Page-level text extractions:
Segment Open

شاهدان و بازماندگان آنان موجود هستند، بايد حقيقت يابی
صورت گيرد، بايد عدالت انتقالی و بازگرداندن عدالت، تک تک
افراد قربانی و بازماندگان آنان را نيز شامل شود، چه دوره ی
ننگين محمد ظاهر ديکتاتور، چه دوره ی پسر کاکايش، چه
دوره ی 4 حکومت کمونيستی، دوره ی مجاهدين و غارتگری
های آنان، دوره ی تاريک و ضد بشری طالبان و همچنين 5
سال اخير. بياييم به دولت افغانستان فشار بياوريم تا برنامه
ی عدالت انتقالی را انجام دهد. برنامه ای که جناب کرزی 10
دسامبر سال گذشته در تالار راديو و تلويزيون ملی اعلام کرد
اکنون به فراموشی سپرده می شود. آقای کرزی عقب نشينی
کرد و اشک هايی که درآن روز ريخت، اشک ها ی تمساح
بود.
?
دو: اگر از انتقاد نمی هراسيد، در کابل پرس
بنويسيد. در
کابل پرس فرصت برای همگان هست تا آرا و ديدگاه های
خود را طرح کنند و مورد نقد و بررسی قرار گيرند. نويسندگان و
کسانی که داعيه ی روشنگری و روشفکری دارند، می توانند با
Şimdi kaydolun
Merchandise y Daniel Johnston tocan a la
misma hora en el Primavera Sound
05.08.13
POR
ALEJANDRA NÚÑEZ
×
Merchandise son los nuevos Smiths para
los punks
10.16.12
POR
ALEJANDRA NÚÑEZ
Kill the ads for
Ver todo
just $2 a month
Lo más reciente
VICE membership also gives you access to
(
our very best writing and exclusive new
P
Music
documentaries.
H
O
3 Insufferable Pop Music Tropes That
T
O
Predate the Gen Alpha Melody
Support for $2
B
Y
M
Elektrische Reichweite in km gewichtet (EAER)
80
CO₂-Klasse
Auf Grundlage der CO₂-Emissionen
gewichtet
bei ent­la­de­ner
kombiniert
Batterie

Segment Closed

EXERCISE
From the first line to the last, reproduce the data exactly.

RESULT OF THIS EXERCISE
شاهدان و بازماندگان آنان موجود هستند، بايد حقيقت يابی
صورت گيرد، بايد عدالت انتقالی و بازگرداندن عدالت، تک تک
افراد قربانی و بازماندگان آنان را نيز شامل شود، چه دوره ی
ننگين محمد ظاهر ديکتاتور، چه دوره ی پسر کاکايش، چه
دوره ی 4 حکومت کمونيستی، دوره ی مجاهدين و غارتگری
های آنان، دوره ی تاريک و ضد بشری طالبان و همچنين 5
سال اخير. بياييم به دولت افغانستان فشار بياوريم تا برنامه
ی عدالت انتقالی را انجام دهد. برنامه ای که جناب کرزی 10
دسامبر سال گذشته در تالار راديو و تلويزيون ملی اعلام کرد
اکنون به فراموشی سپرده می شود. آقای کرزی عقب نشينی
کرد و اشک هايی که درآن روز ريخت، اشک ها ی تمساح
بود.
?
دو: اگر از انتقاد نمی هراسيد، در کابل پرس
بنويسيد. در
کابل پرس فرصت برای همگان هست تا آرا و ديدگاه های
خود را طرح کنند و مورد نقد و بررسی قرار گيرند. نويسندگان و
کسانی که داعيه ی روشنگری و روشفکری دارند، می توانند با
Şimdi kaydolun
Merchandise y Daniel Johnston tocan a la
misma hora en el Primavera Sound
05.08.13
POR
ALEJANDRA NÚÑEZ
×
Merchandise son los nuevos Smiths para
los punks
10.16.12
POR
ALEJANDRA NÚÑEZ
Kill the ads for
Ver todo
just $2 a month
Lo más reciente
VICE membership also gives you access to
(
our very best writing and exclusive new
P
Music
documentaries.
H
O
3 Insufferable Pop Music Tropes That
T
O
Predate the Gen Alpha Melody
Support for $2
B
Y
M
Elektrische Reichweite in km gewichtet (EAER)
80
CO₂-Klasse
Auf Grundlage der CO₂-Emissionen
gewichtet
bei ent­la­de­ner
kombiniert
Batterie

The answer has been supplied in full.